> **What is needed**
With the images excluded, set down every line of the listing below exactly.
--- Data for this task Enclosed Below ---
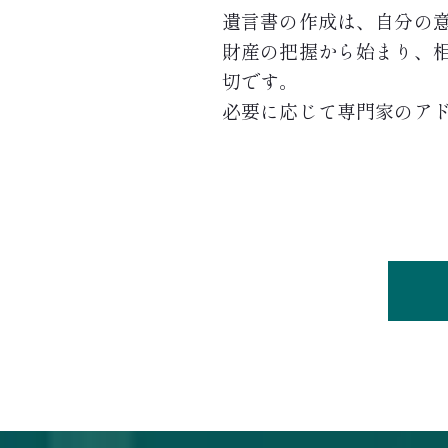
遺言書の作成は、自分の
財産の把握から始まり、
切です。
必要に応じて専門家のア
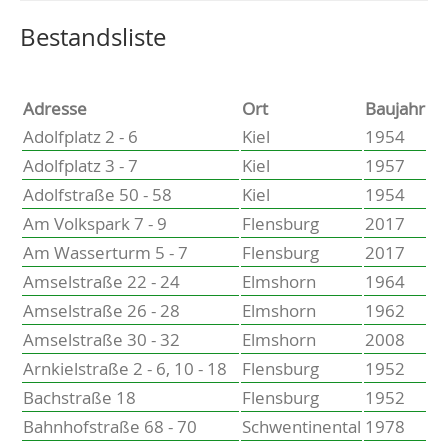
Altenholz
Heikendorf
Wählen Sie einen Ort, um zur entsprechenden Seite zu
Bestandsliste
Kronshagen
Kiel
Schwentinental
Adresse
Ort
Baujahr
Preetz
Adolfplatz 2 - 6
Kiel
1954
Heide
Adolfplatz 3 - 7
Kiel
1957
Bordesholm
Adolfstraße 50 - 58
Kiel
1954
Elmshorn
Am Volkspark 7 - 9
Flensburg
2017
Am Wasserturm 5 - 7
Flensburg
2017
Amselstraße 22 - 24
Elmshorn
1964
Amselstraße 26 - 28
Elmshorn
1962
Amselstraße 30 - 32
Elmshorn
2008
Arnkielstraße 2 - 6, 10 - 18
Flensburg
1952
Bachstraße 18
Flensburg
1952
Bahnhofstraße 68 - 70
Schwentinental
1978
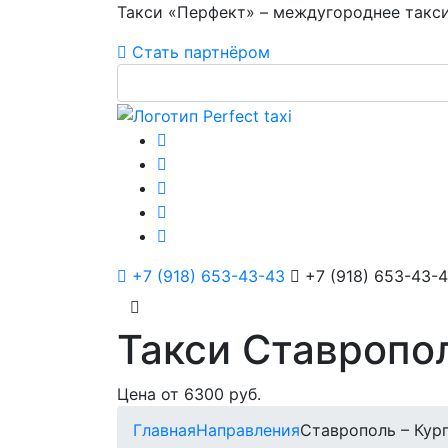
Такси «Перфект» – междугороднее такси
Стать партнёром
+7 (918) 653-43-43
+7 (918) 653-43-
Такси Ставропол
Цена от 6300 руб.
Главная
Направления
Ставрополь – Кур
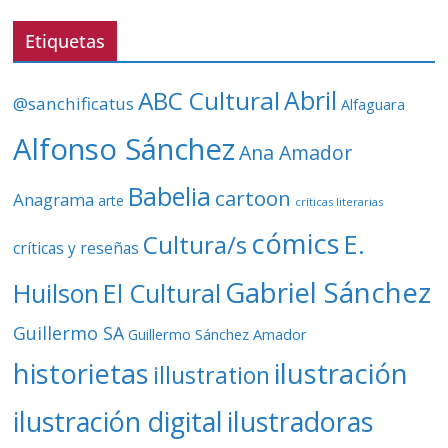
e
v
Etiquetas
í
d
ABC Cultural
Abril
@sanchificatus
Alfaguara
e
o
Alfonso Sánchez
Ana Amador
Babelia
cartoon
Anagrama
arte
críticas literarias
cómics
E.
Cultura/s
críticas y reseñas
Gabriel Sánchez
Huilson
El Cultural
Guillermo SA
Guillermo Sánchez Amador
ilustración
historietas
illustration
ilustración digital
ilustradoras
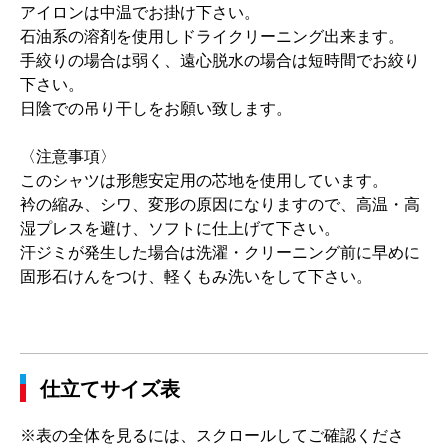
アイロンは中温でお掛け下さい。
石油系の溶剤を使用しドライクリーニング出来ます。
手絞りの場合は弱く、遠心脱水の場合は短時間でお絞り
下さい。
日陰での吊り干しをお願い致します。
〈注意事項〉
このシャツは形態安定用の芯地を使用しています。
衿の縮み、シワ、変形の原因になりますので、高温・高
湿プレスを避け、ソフトに仕上げて下さい。
汗ジミが発生した場合は洗濯・クリーニング前に早めに
固形石けんをつけ、軽くもみ洗いをして下さい。
仕立てサイズ表
※表の全体を見るには、スクロールしてご確認くださ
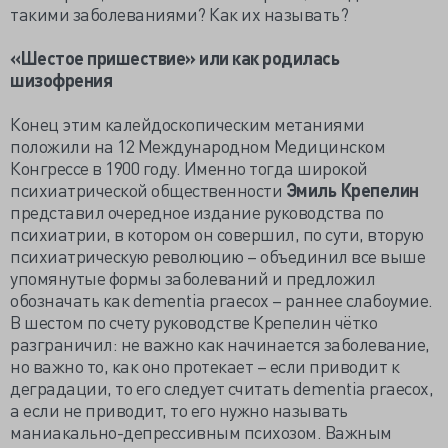
такими заболеваниями? Как их называть?
«Шестое пришествие» или как родилась
шизофрения
Конец этим калейдоскопическим метаниями
положили на 12 Международном Медицинском
Конгрессе в 1900 году. Именно тогда широкой
психиатрической общественности
Эмиль Крепелин
представил очередное издание руководства по
психиатрии, в котором он совершил, по сути, вторую
психиатрическую революцию – объединил все выше
упомянутые формы заболеваний и предложил
обозначать как dementia praecox – раннее слабоумие.
В шестом по счету руководстве Крепелин чётко
разграничил: не важно как начинается заболевание,
но важно то, как оно протекает – если приводит к
деградации, то его следует считать dementia praecox,
а если не приводит, то его нужно называть
маниакально-депрессивным психозом. Важным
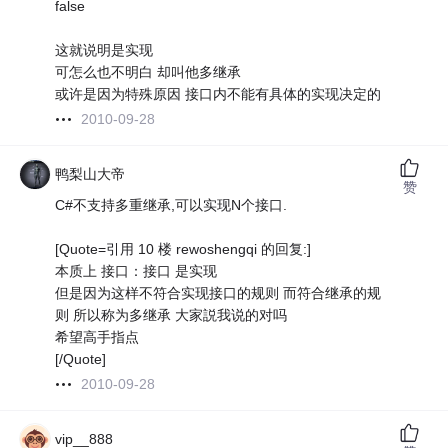
false
这就说明是实现
可怎么也不明白 却叫他多继承
或许是因为特殊原因 接口内不能有具体的实现决定的
2010-09-28
鸭梨山大帝
赞
C#不支持多重继承,可以实现N个接口.
[Quote=引用 10 楼 rewoshengqi 的回复:]
本质上 接口：接口 是实现
但是因为这样不符合实现接口的规则 而符合继承的规
则 所以称为多继承 大家説我说的对吗
希望高手指点
[/Quote]
2010-09-28
vip__888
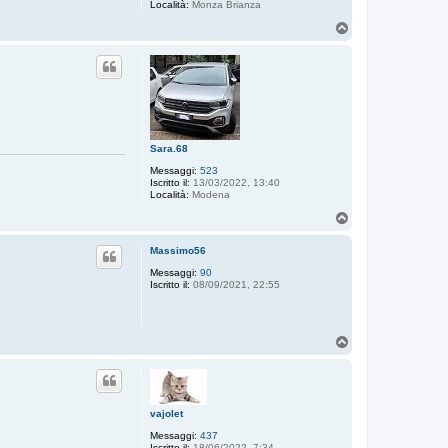
Località:
Monza Brianza
T
o
p
Sara.68
Messaggi:
523
Iscritto il:
13/03/2022, 13:40
Località:
Modena
T
o
p
Massimo56
Messaggi:
90
Iscritto il:
08/09/2021, 22:55
T
o
p
vajolet
Messaggi:
437
Iscritto il:
18/06/2022, 7:34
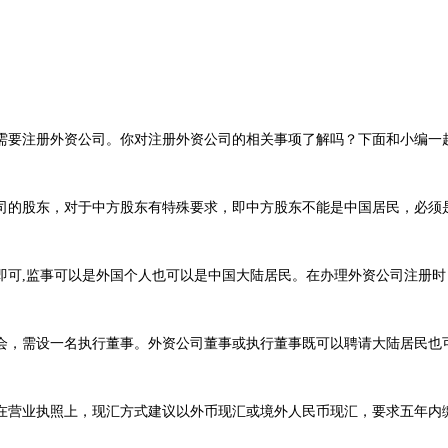
要注册外资公司。你对注册外资公司的相关事项了解吗？下面和小编一
的股东，对于中方股东有特殊要求，即中方股东不能是中国居民，必须
可,监事可以是外国个人也可以是中国大陆居民。在办理外资公司注册时
，需设一名执行董事。外资公司董事或执行董事既可以聘请大陆居民也可
营业执照上，现汇方式建议以外币现汇或境外人民币现汇，要求五年内缴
--- End of Enclosed Data for this task ---
> **Solved exercise**
遺言書の作成は、自分の
財産の把握から始まり、
切です。
必要に応じて専門家のア
Altenholz
Heikendorf
Wählen Sie einen Ort, um zur entsprechenden Seite zu
Bestandsliste
Kronshagen
Kiel
Schwentinental
Adresse
Ort
Baujahr
Preetz
Adolfplatz 2 - 6
Kiel
1954
Heide
Adolfplatz 3 - 7
Kiel
1957
Bordesholm
Adolfstraße 50 - 58
Kiel
1954
Elmshorn
Am Volkspark 7 - 9
Flensburg
2017
Am Wasserturm 5 - 7
Flensburg
2017
Amselstraße 22 - 24
Elmshorn
1964
Amselstraße 26 - 28
Elmshorn
1962
Amselstraße 30 - 32
Elmshorn
2008
Arnkielstraße 2 - 6, 10 - 18
Flensburg
1952
Bachstraße 18
Flensburg
1952
Bahnhofstraße 68 - 70
Schwentinental
1978
Такси «Перфект» – междугороднее такси
Стать партнёром
+7 (918) 653-43-43
+7 (918) 653-43-
Такси Ставропол
Цена от 6300 руб.
Главная
Направления
Ставрополь – Кур
e
v
Etiquetas
í
d
ABC Cultural
Abril
@sanchificatus
Alfaguara
e
o
Alfonso Sánchez
Ana Amador
Babelia
cartoon
Anagrama
arte
críticas literarias
cómics
E.
Cultura/s
críticas y reseñas
Gabriel Sánchez
Huilson
El Cultural
Guillermo SA
Guillermo Sánchez Amador
ilustración
historietas
illustration
ilustración digital
ilustradoras
アイロンは中温でお掛け下さい。
石油系の溶剤を使用しドライクリーニング出来ます。
手絞りの場合は弱く、遠心脱水の場合は短時間でお絞り
下さい。
日陰での吊り干しをお願い致します。
〈注意事項〉
このシャツは形態安定用の芯地を使用しています。
衿の縮み、シワ、変形の原因になりますので、高温・高
湿プレスを避け、ソフトに仕上げて下さい。
汗ジミが発生した場合は洗濯・クリーニング前に早めに
固形石けんをつけ、軽くもみ洗いをして下さい。
仕立てサイズ表
※表の全体を見るには、スクロールしてご確認くださ
такими заболеваниями? Как их называть?
«Шестое пришествие» или как родилась
шизофрения
Конец этим калейдоскопическим метаниями
положили на 12 Международном Медицинском
Конгрессе в 1900 году. Именно тогда широкой
психиатрической общественности
Эмиль Крепелин
представил очередное издание руководства по
психиатрии, в котором он совершил, по сути, вторую
психиатрическую революцию – объединил все выше
упомянутые формы заболеваний и предложил
обозначать как dementia praecox – раннее слабоумие.
В шестом по счету руководстве Крепелин чётко
разграничил: не важно как начинается заболевание,
но важно то, как оно протекает – если приводит к
деградации, то его следует считать dementia praecox,
а если не приводит, то его нужно называть
маниакально-депрессивным психозом. Важным
false
这就说明是实现
可怎么也不明白 却叫他多继承
或许是因为特殊原因 接口内不能有具体的实现决定的
2010-09-28
鸭梨山大帝
赞
C#不支持多重继承,可以实现N个接口.
[Quote=引用 10 楼 rewoshengqi 的回复:]
本质上 接口：接口 是实现
但是因为这样不符合实现接口的规则 而符合继承的规
则 所以称为多继承 大家説我说的对吗
希望高手指点
[/Quote]
2010-09-28
vip__888
Località:
Monza Brianza
T
o
p
Sara.68
Messaggi:
523
Iscritto il:
13/03/2022, 13:40
Località:
Modena
T
o
p
Massimo56
Messaggi:
90
Iscritto il:
08/09/2021, 22:55
T
o
p
vajolet
Messaggi:
437
Iscritto il:
18/06/2022, 7:34
要注册外资公司。你对注册外资公司的相关事项了解吗？下面和小编一
的股东，对于中方股东有特殊要求，即中方股东不能是中国居民，必须
可,监事可以是外国个人也可以是中国大陆居民。在办理外资公司注册时
，需设一名执行董事。外资公司董事或执行董事既可以聘请大陆居民也可
营业执照上，现汇方式建议以外币现汇或境外人民币现汇，要求五年内缴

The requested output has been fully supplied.